How to trace your application with prompt flow SDK | Azure Machine Learning
Important
This feature is currently in public preview. This preview version is provided without a service-level agreement, and we don't recommend it for production workloads. Certain features might not be supported or might have constrained capabilities.
For more information, see Supplemental Terms of Use for Microsoft Azure Previews.
Tracing is a powerful tool that offers developers an in-depth understanding of the execution process of their generative AI applications such as agents, AutoGen, and retrieval augmented generation (RAG) use cases.
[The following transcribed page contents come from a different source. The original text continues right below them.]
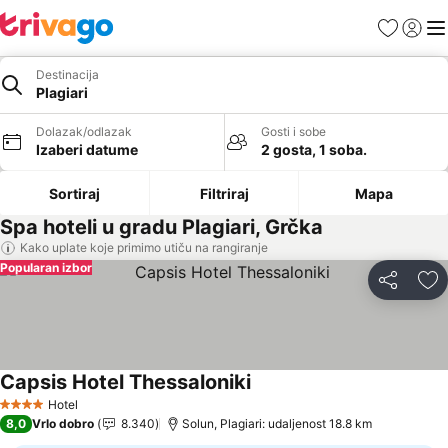
Favoriti
Prijavi
Men
Destinacija
Plagiari
Dolazak/odlazak
Gosti i sobe
Izaberi datume
2 gosta, 1 soba.
Sortiraj
Filtriraj
Mapa
Spa hoteli u gradu Plagiari, Grčka
Kako uplate koje primimo utiču na rangiranje
Popularan izbor
Deli
Do
Capsis Hotel Thessaloniki
Hotel
4 Zvezdice
8,0
Vrlo dobro
8.340
Solun, Plagiari: udaljenost 18.8 km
It provides a detailed view of the execution flow, including the inputs and outputs of each node within the application. This essential information proves critical while debugging complex applications or optimizing performance.
While more developers are using various frameworks such as Langchain, Semantic Kernel, OpenAI, and various types of agents to create LLM-based applications. Tracing with the prompt flow SDK offers enhanced visibility and simplified troubleshooting for LLM-based applications, effectively supporting development, iteration, and production monitoring. Tracing in Azure Machine Learning follows the OpenTelemetry specification, capturing and visualizing the internal execution details of any AI application, enhancing the overall development experience.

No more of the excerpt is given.